Target audience = slightly out of shape girls and guys who just want to “tone their abs.”

What message is the bodybuilding site above giving? The opposite of what it should be. It’s throwing away the target market by using triggers for people who are never going to read the site. (incidentally, this article is getting really long in the tooth-now, so I can’t dwell on this – but this is the reason that sites get that “circle-jerk” phenomena; wrong triggers mean the people who should be there aren’t, and the triggers become memes for faux-superiority.)

 

Alright, skipping ahead.

Point three: Giving the audience the trigger at the right time.

We are not all receptive to offers at every moment.

The girl who buys perfume will do it because she’s got time to think about the guy she’s trying to impress, or she’s got a wedding anniversary coming up and she wants to smell nice or whatever.

Virtually no guy is going to turn down a hot Russian girl, but that doesn’t mean he needs spam at 9:05 a.m. in his inbox.

You have to see where your audience congregate when they’re actively looking to buy (Or when you’re more likely to be able to convince them.)

You have to give them your offer when they’re receptive.
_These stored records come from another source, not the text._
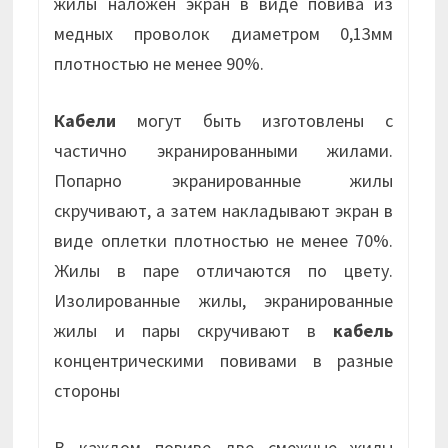
жилы наложен экран в виде повива из
медных проволок диаметром 0,13мм
плотностью не менее 90%.
Кабели
могут быть изготовлены с
частично экранированными жилами.
Попарно экранированные жилы
скручивают, а затем накладывают экран в
виде оплетки плотностью не менее 70%.
Жилы в паре отличаются по цвету.
Изолированные жилы, экранированные
жилы и пары скручивают в
кабель
концентрическими повивами в разные
стороны
В каждом повиве две смежные жилы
I could use a new example, but to re-iterate a point from above:

You could only sell perfume to a guy at Valentine’s.

The real-world triggers align for you. The copy writes itself.

“If you’ve forgotten your girl, click here for the best Valentine’s Day Gift RIGHT NOW”

 

I Haven’t Written About Publishing For A While

I haven’t written about publishing or writing (as in authorship) for a while. This topic is no exception – it’s more on the copywriting side of things.

However, publishing is an industry like any other. (Although, if you spoke to people involved in traditional publishing, they’d probably laugh at you and say, “Nope, you wouldn’t understand!” Incidentally, that’s why traditional publishing is going the way of the dinosaur.)

Picking the right audience is crucial in any industry, and publishing is no exception, so we’ll use it as an example.

Three mistakes:

  1. Guy writes his memoir about life in a sleepy town, then his hilarious exploits at college (like that time where he stole a traffic cone! And then how he toured bars with his band whilst working in an office with Excel spreadsheets.)
  2. Girl decides she’s going to write a guide on “how to pick-up guys.” She follows the blueprint laid out by Eben Pagan and spends a thousand dollars a day advertising on YouTube.
  3. A guy writes the world’s best science-fiction novel, then markets it to sports fans because it’s so awesome it’ll attract a wide audience like Harry Potter

Those three mistakes are all audience based.

They might be the absolute best books on the planet on their subject. The first guy might be witty and endearing, but nobody is going to buy a memoir about a guy with an average life. The second girl might be inspired and have immense knowledge about how to seduce guys, and she might know that there’s a massive industry online for pick-up guides for guys, but that success won’t transfer because a female audience and male audience work differently. The third guy has written the best book but he’s picking the wrong audience to market it to.

 

Closing Thoughts

I’m running low on time and this is a bit of a ramble, so I’ll come back to this. To reiterate though, the three stages for finding your audience are:

  1. Find audience.
  2. Find audience triggers and work out the angle.
  3. Deliver the offer to them at a place and time where they want it.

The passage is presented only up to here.